Sen. Burr and UNC chief back in-state tuition for vets

By Renee Schoof McClatchy Washington Bureau

May 08, 2014 07:43 PM

University of North Carolina President Thomas Ross said Thursday that extending in-state tuition to many student veterans would be a winning strategy for the state.

“It’s to our benefit because it allows us to keep them in North Carolina, and many of them end up staying and becoming part of the workforce,” Ross said in a meeting with Sen. Richard Burr, R-N.C., in the Capitol. “There are no better employees.”

Ross said he hoped the state legislature would approve of Gov. Pat McCrory’s proposal, announced earlier this week, to give in-state tuition to veterans who live in the state. The plan would apply to veterans who hadn’t lived in the state long enough to meet the one-year residency requirement for in-state tuition.

It would be limited to those who were within two years of leaving the service; had served at least four years, part of it in North Carolina; and were honorably discharged. Those students would receive a one-year scholarship of at least $7,500, intended to make up the difference between in-state and out-of-state tuition at the state’s public colleges and universities.

McCrory last month made a related proposal, asking the legislature to provide North Carolina-based veterans with in-state tuition at the state’s 58 community colleges for their first year out of the service. Burr said the governor’s bill was a good step but didn’t address all the different circumstances facing veterans.

Burr and Sen. Bernie Sanders, an independent from Vermont, introduced a bill in December that would provide in-state tuition to many student veterans using GI Bill benefits at public colleges and universities nationwide, regardless of their state of residence. The students would be required to enroll within three years of leaving active duty and live in the state while attending school.

“We’ve got about 800,000 veterans in North Carolina and growing at a rate faster than any state in the country,” Burr said.

With so many veterans in the state, “it shouldn’t be a shock” that younger veterans also choose it as where they want to live and go to school, he said.

About 8,000 student veterans are enrolled at one of UNC’s campuses, an increase from about 6,000 three years ago, according to university data. Other states have reached capacity in their university systems, and building new universities is expensive. But North Carolina has room for more students, Burr said.

“We want that talent in North Carolina,” the senator said. “It’s future talent that drives capital investment in this country today.”

Added Ross: “We owe (veterans) a great deal, and we want to provide them quality educational opportunities.”

Attracting veterans is also part of the university system’s plan for raising the educational level of the state’s population, he said.

“We’re in the middle of the pack right now,” Ross said of the state educational level. “If we want to be economically competitive five or 10 years from now, we need to be better.”

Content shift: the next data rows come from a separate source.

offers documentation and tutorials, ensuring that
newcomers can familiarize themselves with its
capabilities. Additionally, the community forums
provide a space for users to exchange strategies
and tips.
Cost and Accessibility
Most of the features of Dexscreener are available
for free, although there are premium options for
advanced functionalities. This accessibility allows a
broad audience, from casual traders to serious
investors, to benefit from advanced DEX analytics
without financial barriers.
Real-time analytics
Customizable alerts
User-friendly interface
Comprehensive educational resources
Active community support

While the state should keep aiming to graduate more high school students who are prepared for college, Ross said the high school population is flat, so UNC needs to “find students who come to us in a different pathway.”

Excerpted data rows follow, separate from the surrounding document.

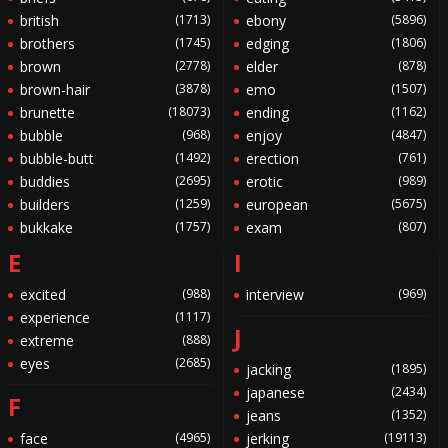
british
(1713)
ebony
(5896)
brothers
(1745)
edging
(1806)
brown
(2778)
elder
(878)
brown-hair
(3878)
emo
(1507)
brunette
(18073)
ending
(1162)
bubble
(968)
enjoy
(4847)
bubble-butt
(1492)
erection
(761)
buddies
(2695)
erotic
(989)
builders
(1259)
european
(5675)
bukkake
(1757)
exam
(807)
E
I
excited
(988)
interview
(969)
experience
(1117)
J
extreme
(888)
eyes
(2685)
jacking
(1895)
japanese
(2434)
F
jeans
(1352)
face
(4965)
jerking
(19113)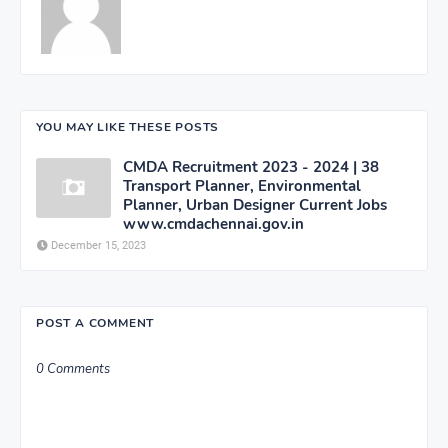
YOU MAY LIKE THESE POSTS
CMDA Recruitment 2023 - 2024 | 38
Transport Planner, Environmental
Planner, Urban Designer Current Jobs
www.cmdachennai.gov.in
December 15, 2023
POST A COMMENT
0 Comments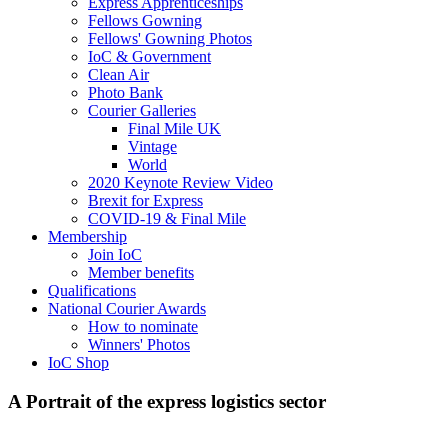
Express Apprenticeships
Fellows Gowning
Fellows' Gowning Photos
IoC & Government
Clean Air
Photo Bank
Courier Galleries
Final Mile UK
Vintage
World
2020 Keynote Review Video
Brexit for Express
COVID-19 & Final Mile
Membership
Join IoC
Member benefits
Qualifications
National Courier Awards
How to nominate
Winners' Photos
IoC Shop
A Portrait of the express logistics sector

Ross was in the Capitol to testify Thursday at a House Veterans’ Affairs Economic Opportunity Subcommittee hearing about student veterans. He told lawmakers in his written testimony that UNC was “working aggressively” with members of the General Assembly to enact state legislation in the upcoming short session that would allow many veterans to pay in-state tuition.

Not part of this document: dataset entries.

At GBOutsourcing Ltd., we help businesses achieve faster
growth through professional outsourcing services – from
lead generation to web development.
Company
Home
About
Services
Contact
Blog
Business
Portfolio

“North Carolina is a big military state,” Ross told the panel. “We are home to 800,000 veterans. Our state has six major military installations with the third-largest active military force in the country, comprising 120,000 personnel, 12,000 members of the National Guard, and their nearly 145,000 spouses and children.”

He also told lawmakers that faculty members say they like having veterans in their classes because “as a group, student veterans attend classes regularly, take their assignments seriously, are attentive and provide a unique perspective in class discussions.”